- Nagardas Village in India Nagardas Nagardas (India)
- Coordinates: 27°37′N 75°09′E﻿ / ﻿27.62°N 75.15°E
- Country: India
- State: Rajasthan
- District: Sikar
- Tehsil: Fatherpur

Government
- • Member of Legislative Assembly: Hakam Ali Khan
- Elevation: 316 m (1,037 ft)

Population (2011)
- • Total: 1,149

Languages
- • Official: Hindi
- Time zone: UTC+5:30 (IST)
- PIN: 332302
- Telephone code: 01571
- Vehicle registration: RJ-23

= Nagardas =

Village in Rajasthan, India

Nagardas is a village located in the Sikar district of Shekhawati region, in Rajasthan state, India. Nagardas is within the Fatehpur Tehsil. As of 2011, the village had a total population of 1149.

==Geography==

Nagardas is located at 27°62' North, 75°15' East. The total geographical area of the village is 2125 Bigha (1329 acre). Village is located at a distance of 14 km from Fatehpur. Nagardas is near to the historical village of Darunda, Bagas, Athidan Charan Ki Dhani and Barwa Ki Dhani.

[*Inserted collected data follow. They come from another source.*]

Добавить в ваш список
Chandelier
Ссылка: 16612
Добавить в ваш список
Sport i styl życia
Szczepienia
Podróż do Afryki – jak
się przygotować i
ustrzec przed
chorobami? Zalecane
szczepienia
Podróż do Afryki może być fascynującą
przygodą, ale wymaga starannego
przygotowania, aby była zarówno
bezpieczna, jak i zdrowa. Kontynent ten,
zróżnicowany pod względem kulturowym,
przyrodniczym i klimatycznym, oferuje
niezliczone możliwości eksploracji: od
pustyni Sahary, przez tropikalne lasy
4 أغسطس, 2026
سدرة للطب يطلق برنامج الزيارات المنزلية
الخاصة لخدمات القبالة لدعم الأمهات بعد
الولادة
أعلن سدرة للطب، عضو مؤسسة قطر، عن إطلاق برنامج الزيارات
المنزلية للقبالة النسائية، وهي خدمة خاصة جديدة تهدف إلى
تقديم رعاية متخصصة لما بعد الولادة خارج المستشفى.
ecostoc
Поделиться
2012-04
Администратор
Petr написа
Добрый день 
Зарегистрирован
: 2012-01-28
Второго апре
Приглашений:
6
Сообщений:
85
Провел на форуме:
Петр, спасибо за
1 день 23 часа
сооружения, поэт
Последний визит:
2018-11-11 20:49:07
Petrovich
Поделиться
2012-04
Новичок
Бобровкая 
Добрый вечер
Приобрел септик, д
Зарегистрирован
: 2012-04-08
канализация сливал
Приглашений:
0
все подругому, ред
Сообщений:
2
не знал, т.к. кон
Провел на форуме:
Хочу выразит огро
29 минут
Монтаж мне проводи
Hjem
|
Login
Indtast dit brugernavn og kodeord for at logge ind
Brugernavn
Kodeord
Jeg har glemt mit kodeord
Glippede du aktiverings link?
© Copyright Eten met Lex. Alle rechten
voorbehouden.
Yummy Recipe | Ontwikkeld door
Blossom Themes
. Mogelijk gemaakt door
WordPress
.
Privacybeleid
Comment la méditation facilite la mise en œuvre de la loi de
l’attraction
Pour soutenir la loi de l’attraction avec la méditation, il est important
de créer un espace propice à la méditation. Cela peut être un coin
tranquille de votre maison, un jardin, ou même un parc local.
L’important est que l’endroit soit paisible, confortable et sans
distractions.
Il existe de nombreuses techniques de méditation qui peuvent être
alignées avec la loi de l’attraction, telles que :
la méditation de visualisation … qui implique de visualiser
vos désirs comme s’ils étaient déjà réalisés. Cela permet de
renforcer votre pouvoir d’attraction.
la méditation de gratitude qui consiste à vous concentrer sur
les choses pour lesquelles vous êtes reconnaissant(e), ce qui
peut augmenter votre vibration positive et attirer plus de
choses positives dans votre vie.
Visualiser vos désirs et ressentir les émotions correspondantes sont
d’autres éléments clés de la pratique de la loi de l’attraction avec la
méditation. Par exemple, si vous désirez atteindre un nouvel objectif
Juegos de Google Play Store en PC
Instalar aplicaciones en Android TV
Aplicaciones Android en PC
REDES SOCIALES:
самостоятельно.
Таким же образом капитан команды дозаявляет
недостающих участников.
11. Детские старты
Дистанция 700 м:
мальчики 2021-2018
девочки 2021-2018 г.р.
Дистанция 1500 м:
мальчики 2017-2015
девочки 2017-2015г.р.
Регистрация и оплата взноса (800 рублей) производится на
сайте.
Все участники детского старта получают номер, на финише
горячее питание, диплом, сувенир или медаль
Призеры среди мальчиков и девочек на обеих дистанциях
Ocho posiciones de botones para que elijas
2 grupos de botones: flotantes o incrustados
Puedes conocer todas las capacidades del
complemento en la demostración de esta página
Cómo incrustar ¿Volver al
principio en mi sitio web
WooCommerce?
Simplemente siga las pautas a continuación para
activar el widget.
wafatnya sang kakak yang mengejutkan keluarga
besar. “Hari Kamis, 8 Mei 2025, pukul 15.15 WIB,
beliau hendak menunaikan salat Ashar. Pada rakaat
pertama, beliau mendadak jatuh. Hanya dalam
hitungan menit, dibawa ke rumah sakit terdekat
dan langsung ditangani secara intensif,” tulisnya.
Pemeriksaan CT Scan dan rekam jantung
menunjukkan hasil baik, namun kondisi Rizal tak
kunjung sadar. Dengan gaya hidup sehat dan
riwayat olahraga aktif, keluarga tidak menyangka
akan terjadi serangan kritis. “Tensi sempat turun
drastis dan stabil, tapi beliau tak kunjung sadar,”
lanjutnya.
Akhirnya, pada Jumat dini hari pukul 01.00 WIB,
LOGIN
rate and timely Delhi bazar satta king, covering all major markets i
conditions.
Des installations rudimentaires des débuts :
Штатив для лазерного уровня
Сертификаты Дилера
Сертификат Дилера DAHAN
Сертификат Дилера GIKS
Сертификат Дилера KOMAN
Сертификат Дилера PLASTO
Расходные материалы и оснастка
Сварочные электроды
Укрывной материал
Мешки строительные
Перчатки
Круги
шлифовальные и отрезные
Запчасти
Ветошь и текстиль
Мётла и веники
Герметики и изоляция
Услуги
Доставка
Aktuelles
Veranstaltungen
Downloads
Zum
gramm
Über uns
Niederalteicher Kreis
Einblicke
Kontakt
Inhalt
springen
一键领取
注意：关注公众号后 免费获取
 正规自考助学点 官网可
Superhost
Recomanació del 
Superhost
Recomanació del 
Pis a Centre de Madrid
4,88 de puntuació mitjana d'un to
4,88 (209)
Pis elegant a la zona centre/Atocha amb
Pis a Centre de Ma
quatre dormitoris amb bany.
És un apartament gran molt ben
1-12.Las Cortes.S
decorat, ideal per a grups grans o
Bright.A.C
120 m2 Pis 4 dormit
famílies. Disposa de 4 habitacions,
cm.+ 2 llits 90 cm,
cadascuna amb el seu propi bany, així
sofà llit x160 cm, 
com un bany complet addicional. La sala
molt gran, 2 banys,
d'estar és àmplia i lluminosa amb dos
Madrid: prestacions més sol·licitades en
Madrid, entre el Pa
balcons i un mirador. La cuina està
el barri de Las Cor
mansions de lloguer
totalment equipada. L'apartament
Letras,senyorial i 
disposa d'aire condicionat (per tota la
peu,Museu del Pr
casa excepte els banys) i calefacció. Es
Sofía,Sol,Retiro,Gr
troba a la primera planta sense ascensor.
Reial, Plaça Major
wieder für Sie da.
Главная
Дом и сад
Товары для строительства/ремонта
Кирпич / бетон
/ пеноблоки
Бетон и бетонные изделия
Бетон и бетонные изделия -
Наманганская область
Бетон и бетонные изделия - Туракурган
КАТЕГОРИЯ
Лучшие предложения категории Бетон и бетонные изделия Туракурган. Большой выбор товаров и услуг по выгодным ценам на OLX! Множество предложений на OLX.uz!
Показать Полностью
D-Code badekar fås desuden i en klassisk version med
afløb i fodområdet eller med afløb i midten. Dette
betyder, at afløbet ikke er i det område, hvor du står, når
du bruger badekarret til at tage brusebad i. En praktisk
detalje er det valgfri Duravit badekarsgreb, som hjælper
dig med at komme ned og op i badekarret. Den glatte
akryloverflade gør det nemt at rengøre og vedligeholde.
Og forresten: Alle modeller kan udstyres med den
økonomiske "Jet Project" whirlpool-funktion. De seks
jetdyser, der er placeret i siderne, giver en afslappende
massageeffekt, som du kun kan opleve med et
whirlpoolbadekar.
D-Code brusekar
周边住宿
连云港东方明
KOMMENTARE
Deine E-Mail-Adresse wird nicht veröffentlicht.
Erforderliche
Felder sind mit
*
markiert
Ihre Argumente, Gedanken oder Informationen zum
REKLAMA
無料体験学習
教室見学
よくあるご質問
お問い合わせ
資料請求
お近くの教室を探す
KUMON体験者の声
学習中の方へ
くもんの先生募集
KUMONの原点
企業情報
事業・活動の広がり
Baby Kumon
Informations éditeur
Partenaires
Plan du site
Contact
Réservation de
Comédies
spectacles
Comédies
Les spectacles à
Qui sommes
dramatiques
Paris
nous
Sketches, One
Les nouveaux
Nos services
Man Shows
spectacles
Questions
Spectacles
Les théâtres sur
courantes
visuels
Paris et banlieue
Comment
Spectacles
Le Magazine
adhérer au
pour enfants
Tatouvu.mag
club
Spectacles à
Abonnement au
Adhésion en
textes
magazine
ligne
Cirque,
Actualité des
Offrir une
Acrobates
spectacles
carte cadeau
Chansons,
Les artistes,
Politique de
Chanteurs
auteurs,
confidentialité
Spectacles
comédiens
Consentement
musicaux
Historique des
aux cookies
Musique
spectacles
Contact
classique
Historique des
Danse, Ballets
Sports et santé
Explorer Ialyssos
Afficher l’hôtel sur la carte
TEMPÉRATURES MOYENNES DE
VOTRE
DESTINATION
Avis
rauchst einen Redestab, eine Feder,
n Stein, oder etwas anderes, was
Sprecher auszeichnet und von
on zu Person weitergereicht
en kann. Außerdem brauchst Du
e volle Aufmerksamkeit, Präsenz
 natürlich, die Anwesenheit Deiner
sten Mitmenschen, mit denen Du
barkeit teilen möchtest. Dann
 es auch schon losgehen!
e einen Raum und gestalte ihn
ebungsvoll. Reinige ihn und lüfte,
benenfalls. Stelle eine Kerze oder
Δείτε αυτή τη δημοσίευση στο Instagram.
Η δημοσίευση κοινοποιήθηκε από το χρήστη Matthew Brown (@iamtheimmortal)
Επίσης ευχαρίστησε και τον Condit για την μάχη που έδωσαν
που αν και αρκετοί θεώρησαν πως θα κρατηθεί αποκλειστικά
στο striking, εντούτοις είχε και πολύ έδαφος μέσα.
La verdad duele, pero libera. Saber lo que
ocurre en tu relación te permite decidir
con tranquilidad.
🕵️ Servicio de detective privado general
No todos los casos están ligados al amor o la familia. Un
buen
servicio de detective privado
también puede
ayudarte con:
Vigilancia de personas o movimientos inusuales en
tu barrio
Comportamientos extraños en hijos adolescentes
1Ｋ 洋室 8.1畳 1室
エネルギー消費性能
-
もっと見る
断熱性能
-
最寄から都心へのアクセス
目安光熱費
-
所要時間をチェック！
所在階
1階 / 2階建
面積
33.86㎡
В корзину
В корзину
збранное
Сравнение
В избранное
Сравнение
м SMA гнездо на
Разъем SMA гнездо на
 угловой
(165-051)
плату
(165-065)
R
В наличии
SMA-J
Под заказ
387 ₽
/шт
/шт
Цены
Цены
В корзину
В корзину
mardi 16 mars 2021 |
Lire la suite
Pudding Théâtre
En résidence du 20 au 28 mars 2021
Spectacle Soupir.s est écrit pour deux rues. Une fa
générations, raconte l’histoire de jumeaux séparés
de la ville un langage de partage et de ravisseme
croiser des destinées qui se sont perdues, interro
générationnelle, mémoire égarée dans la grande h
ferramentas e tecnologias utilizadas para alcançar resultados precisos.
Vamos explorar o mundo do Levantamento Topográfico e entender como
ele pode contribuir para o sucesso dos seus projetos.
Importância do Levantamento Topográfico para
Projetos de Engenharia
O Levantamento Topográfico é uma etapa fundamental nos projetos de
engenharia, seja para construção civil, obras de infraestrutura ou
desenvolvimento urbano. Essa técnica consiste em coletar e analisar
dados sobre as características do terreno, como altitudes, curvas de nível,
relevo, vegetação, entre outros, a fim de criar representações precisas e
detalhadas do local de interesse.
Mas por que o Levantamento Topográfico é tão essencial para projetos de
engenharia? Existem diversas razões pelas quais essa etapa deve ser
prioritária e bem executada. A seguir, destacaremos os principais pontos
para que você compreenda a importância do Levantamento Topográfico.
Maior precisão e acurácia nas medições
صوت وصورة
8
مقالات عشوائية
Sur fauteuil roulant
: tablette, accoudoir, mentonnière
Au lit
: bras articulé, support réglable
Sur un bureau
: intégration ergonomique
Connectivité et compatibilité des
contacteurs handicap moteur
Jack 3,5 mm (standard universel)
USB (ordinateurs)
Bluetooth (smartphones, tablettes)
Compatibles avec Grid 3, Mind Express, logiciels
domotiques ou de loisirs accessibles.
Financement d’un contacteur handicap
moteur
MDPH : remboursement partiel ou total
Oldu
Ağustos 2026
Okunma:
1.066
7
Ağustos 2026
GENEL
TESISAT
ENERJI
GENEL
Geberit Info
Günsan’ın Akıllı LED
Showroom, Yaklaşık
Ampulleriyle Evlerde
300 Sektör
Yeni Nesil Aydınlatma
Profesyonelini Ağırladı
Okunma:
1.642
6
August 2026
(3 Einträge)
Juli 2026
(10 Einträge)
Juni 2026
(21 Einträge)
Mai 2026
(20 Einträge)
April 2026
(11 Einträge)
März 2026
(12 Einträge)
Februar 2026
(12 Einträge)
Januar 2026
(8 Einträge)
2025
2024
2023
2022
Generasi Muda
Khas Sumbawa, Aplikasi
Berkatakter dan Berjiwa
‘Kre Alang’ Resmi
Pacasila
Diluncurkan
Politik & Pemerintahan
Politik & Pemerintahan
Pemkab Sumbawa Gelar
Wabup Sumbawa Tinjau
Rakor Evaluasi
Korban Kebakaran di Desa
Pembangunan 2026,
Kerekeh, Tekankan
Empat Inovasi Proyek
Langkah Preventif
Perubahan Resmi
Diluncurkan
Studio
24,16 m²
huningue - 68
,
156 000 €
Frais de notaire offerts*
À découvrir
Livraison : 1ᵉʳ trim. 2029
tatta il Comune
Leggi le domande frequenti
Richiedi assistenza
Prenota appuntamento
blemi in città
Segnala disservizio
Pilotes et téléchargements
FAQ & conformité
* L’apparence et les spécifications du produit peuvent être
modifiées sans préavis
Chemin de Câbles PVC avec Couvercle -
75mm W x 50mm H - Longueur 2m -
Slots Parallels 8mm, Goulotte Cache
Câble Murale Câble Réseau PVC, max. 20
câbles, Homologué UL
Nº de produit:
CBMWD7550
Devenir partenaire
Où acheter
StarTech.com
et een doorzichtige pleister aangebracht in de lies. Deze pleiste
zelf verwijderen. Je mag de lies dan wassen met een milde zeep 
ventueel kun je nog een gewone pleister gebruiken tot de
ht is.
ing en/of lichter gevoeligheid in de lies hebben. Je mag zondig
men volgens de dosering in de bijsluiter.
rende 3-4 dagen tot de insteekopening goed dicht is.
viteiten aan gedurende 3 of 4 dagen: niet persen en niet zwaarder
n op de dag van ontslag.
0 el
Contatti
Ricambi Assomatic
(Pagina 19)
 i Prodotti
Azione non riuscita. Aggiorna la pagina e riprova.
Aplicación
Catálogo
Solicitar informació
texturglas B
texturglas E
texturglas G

The temperature ranges from sub-zero in the winter to above 45°C during summer.

==Demographics==
As per the census of 2011, the population was 1149, of whom 596 were male and 553 were female with literacy rate of 92.81%. The village has a total population of 1149 and has total administration over 209 houses which are connected to supplies basic amenities like water and sewerage.

- Nagardas has 161 children, 86 boys and 75 girls.
- Scheduled caste counts for 275 (23.93%) males constitute 137 (11.92%) of the population and females 138 (12.01%).

Majority of the population depends on the rainwater for the agriculture; its main crops are Bajra, Mung, Guar, and Chawla.